Pre-commit: Run fast tests locally
Unit tests and golden tests run in seconds. Catch obvious breaks before pushing.
CI pipeline: Automated test suite
GitHub Actions runs the full test suite on every push. Behavioral tests, golden tests, and regression checks gate pull requests.
Pre-deployment: Regression evaluation
Compare the new version against the baseline. Flag any quality drops above the threshold. Update the baseline only for intentional changes.
Production: Live monitoring
Sample and evaluate real conversations. A/B test new configurations with small traffic splits.
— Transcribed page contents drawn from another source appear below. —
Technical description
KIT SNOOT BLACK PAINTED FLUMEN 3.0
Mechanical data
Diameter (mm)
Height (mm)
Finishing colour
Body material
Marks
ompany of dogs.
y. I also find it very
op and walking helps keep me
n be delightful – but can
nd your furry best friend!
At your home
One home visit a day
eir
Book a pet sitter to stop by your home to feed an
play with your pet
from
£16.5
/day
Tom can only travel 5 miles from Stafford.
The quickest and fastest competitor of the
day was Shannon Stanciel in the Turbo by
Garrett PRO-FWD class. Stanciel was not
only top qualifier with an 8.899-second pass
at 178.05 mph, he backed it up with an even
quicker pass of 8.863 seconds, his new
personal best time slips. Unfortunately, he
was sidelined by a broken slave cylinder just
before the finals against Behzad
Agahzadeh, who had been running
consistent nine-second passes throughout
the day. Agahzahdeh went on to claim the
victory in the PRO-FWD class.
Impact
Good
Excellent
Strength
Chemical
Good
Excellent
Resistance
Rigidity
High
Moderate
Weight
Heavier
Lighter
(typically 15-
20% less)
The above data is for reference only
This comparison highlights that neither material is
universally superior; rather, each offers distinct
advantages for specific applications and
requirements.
Quality gates alert on degradation.
Test your knowledge
Question 1 of 3
Why does the LiveEvaluator use a sample rate (e.g., 10%) rather than evaluating every production conversation?
What you learned
- Live evaluation samples production conversations and scores them against rubrics to catch real-world issues
- A/B testing lets you compare agent configurations with real traffic using deterministic session routing
- Quality gates define thresholds that trigger alerts when agent performance drops
- The complete strategy spans development through production: unit tests, behavioral tests, golden tests, regression checks, CI/CD, live evaluation, A/B testing, and quality gates
Course summary
In this course, you built a comprehensive testing and evaluation system for voice AI agents:
- Testing strategy -- The voice AI test pyramid with unit, behavioral, and evaluation layers
- Behavioral tests --
AgentTest,session.run(), andjudge()for conversation testing - Tool testing --
mock_tools(), tool assertions, and workflow validation - Evaluation framework -- Metrics, rubrics, scoring, and benchmark tracking
- Regression testing -- Baselines, golden tests, and automated regression detection
- CI/CD integration -- GitHub Actions pipelines with gated deployments
- Production evaluation -- Live monitoring, A/B testing, and quality gates
You now have every layer of confidence needed to ship voice AI agents that work reliably, improve over time, and never silently regress.